> [What to produce] When you reach the line containing "HEIMONEN, KIRSI" in the data below, begin returning lines exactly as written, and stop once the line containing "heittivät nopeasti tavoitteiden" has been returned.

(Dataset entries)
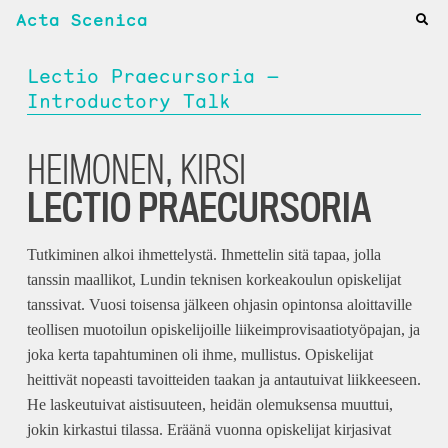
Acta Scenica
Lectio Praecursoria —
Introductory Talk
HEIMONEN, KIRSI
LECTIO PRAECURSORIA
Tutkiminen alkoi ihmettelystä. Ihmettelin sitä tapaa, jolla
tanssin maallikot, Lundin teknisen korkeakoulun opiskelijat
tanssivat. Vuosi toisensa jälkeen ohjasin opintonsa aloittaville
teollisen muotoilun opiskelijoille liikeimprovisaatiotyöpajan, ja
joka kerta tapahtuminen oli ihme, mullistus. Opiskelijat
heittivät nopeasti tavoitteiden taakan ja antautuivat liikkeeseen.
He laskeutuivat aistisuuteen, heidän olemuksensa muuttui,
jokin kirkastui tilassa. Eräänä vuonna opiskelijat kirjasivat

> [Written solution]
HEIMONEN, KIRSI
LECTIO PRAECURSORIA
Tutkiminen alkoi ihmettelystä. Ihmettelin sitä tapaa, jolla
tanssin maallikot, Lundin teknisen korkeakoulun opiskelijat
tanssivat. Vuosi toisensa jälkeen ohjasin opintonsa aloittaville
teollisen muotoilun opiskelijoille liikeimprovisaatiotyöpajan, ja
joka kerta tapahtuminen oli ihme, mullistus. Opiskelijat
heittivät nopeasti tavoitteiden taakan ja antautuivat liikkeeseen.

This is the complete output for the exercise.